Ovviamente per Rose sarà una catarsi. Sarà uno sprofondare nel presente
avvinghiandosi al futuro ed eliminando come file abusivi nel computer vari
ricordi e premonizioni, quella volta che la guardò così, quell'altra che disse
questo invece che quello e via. Ci sono diversi modi per rimanere soli e
reagire ad un abbandono, ma il minimo comun denominatore è sempre quello di
dimenticare. Soprattutto se oltre all'oblio si riesce a vangare e rivangare
abbastanza letame da sotterrare qualsiasi possibilità di ritorno all'indietro.

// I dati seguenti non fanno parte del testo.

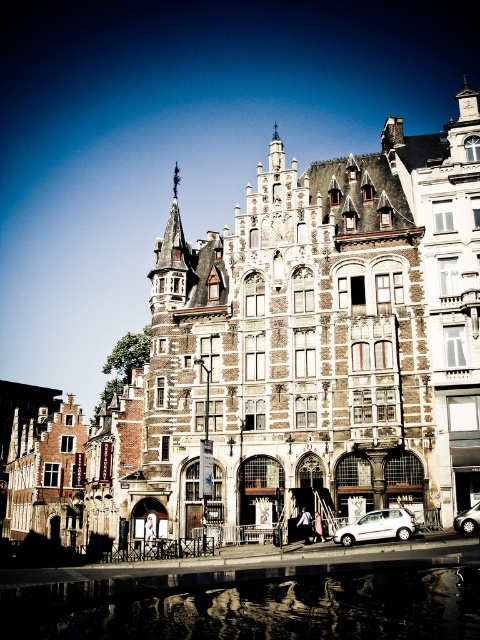 Question: Can you confirm if white matte car at lower center is wider than white matte car at lower right?

Choices:
 (A) no
 (B) yes

Answer: (B)

Question: Based on their relative distances, which object is farther from the transparent glass water at lower center?

Choices:
 (A) white matte car at lower center
 (B) white matte car at lower right

Answer: (B)

Question: Which of these objects is positioned closest to the transparent glass water at lower center?

Choices:
 (A) white matte car at lower center
 (B) white matte car at lower right

Answer: (A)

Question: Is transparent glass water at lower center positioned in front of white matte car at lower right?

Choices:
 (A) no
 (B) yes

Answer: (B)

Question: Which object appears farthest from the camera in this image?

Choices:
 (A) white matte car at lower right
 (B) transparent glass water at lower center

Answer: (A)

Question: Can you confirm if white matte car at lower center is thinner than white matte car at lower right?

Choices:
 (A) yes
 (B) no

Answer: (B) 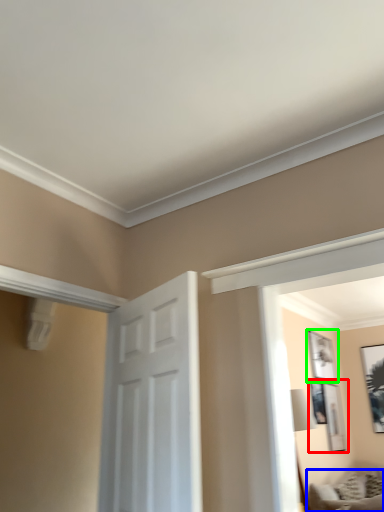 Question: Which object is positioned farthest from picture frame (highlighted by a red box)? Select from furniture (highlighted by a blue box) and picture frame (highlighted by a green box).

Choices:
 (A) furniture
 (B) picture frame

Answer: (A)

Rose amava suo marito, lui non amava lei, tutto qui. Peccato che ci siano
voluti anni, per fare ciò che forse andava fatto prima. In realtà non era così,
ma l'amore è il più crudele dei sentimenti, proprio come Aprile il più crudele
dei mesi. Meno male che ha un'amica, che certe volte vomita solo rigurgiti di
banalità, ma almeno la ascolta e quando serve le dà una pacca sulla spalla. E
meno male che ci sono i figli. Solo sempre loro, nei migliori casi che
cementificano edifici pericolanti come quello che Ben e Rose hanno costruito o
creduto di. Perché in realtà il loro è stato solo un camminare assieme, talvolta
svogliati, mai un costruire. E quindi il buon Ben, come ha trovato un corpo su
cui sfogare le voglie, si è detto addio. Ma non potrà più tornare, chiaro che
no.
Amore che viene amore che vai cantava De André, la stabilità più instabile
dell’universo che comincia con una scintilla diventa fuoco e si sbriciola via
in un istante come se terremotato da forze sconosciute eppure sempre presenti.

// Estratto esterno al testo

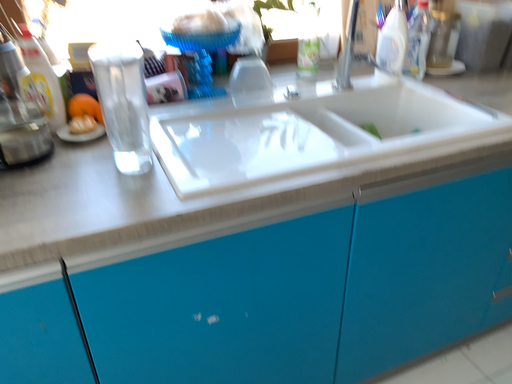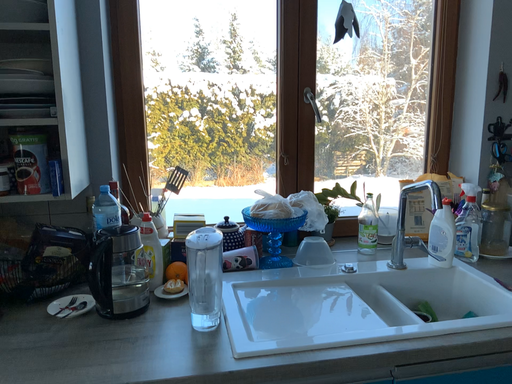 Question: How did the camera likely rotate when shooting the video?

Choices:
 (A) rotated downward
 (B) rotated upward

Answer: (B)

Succede. Non dovrebbe, eppure.
Troppo femminista forse o poco maschilista, l’eterno egoismo dell’uomo,
l’innato vittimismo sognatore e pratico allo stesso tempo della donna. Una
faciloneria che purtroppo scade nella armonica serializzazione dei romanzi
“Harmony” dove anche il male è così perfetto che quasi quasi il lettore gli
vuole bene.
Non è sempre così e generalizzare in modo aperto e stentoreo una dissertazione
analitica e didascalica di un Giano bifronte, delle due facce di una stessa
medaglia ovviamente fa scadere e non di poco il il contenuto del romanzo.

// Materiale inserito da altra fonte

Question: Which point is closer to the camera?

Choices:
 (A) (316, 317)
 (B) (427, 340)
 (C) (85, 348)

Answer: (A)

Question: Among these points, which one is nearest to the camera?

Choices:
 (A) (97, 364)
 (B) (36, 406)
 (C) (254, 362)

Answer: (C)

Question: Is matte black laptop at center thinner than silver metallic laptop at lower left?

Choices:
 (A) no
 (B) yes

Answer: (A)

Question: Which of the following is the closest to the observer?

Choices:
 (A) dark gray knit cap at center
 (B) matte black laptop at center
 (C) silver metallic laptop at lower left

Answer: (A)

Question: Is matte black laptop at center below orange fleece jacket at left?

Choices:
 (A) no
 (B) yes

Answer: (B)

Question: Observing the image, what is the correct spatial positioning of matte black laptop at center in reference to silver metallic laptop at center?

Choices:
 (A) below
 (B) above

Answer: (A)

Scivola via leggero e docile malgrado il dramma, scrittura flessibile e
sinuosa, ritratti psicologici indubbiamente chiari, ma tutte appare
maledettamente artificioso e schematico come nei film di cassetta hollywoodiani
e dunque la mancanza di problematica rende il tutto una elegante fiaba che non
può avere aspirazioni di perfezione. Nessuna storia si somiglia neanche
lontanamente, ma si ha bisogno di arrampicarsi e tenersi stretti a stereotipi
immortali per difendersi dall'attacco entropico della mutevolezza dei
caratteri, dei tempi, degli umori e degli ormoni.
Insomma bocciamo la Dunne, irlandese del 1954, molto quotata qua e là in forum,
per la evidente e quasi pretenziosa schematica moralità didascalica, un poco come un altra scrittrice dai toni rosa e dalle parvenze autoriali come la
Nemirovsky di “Jezabel”. Entrambe sicuramente dotate, ci mancherebbe, ma
talvolta la verità inconfutabile di certi assiomi meriterebbe di essere
romanzata invece che pedantemente essere semplicemente messa su carta.
“Siamo così
è difficile spiegare
certe giornate amare, lascia stare, tanto ci potrai trovare qui,
con le nostre notti bianche,
ma non saremo stanche neanche quando ti diremo ancora un altro si".
Così cantava la Mannoia, in una canzone davvero meritevole ma insomma, un po'
restrittiva. Il mondo femminile rimane davvero immenso e variegato, forse più
di quello maschile, ma abbandonarsi ai totem e tabù di junghiana memoria non fa
che aumentare il dividersi. Credo che non leggerò più nient'altro della Dunne,
per dire. esemplificare è necessario, banalizzare resta un'arte.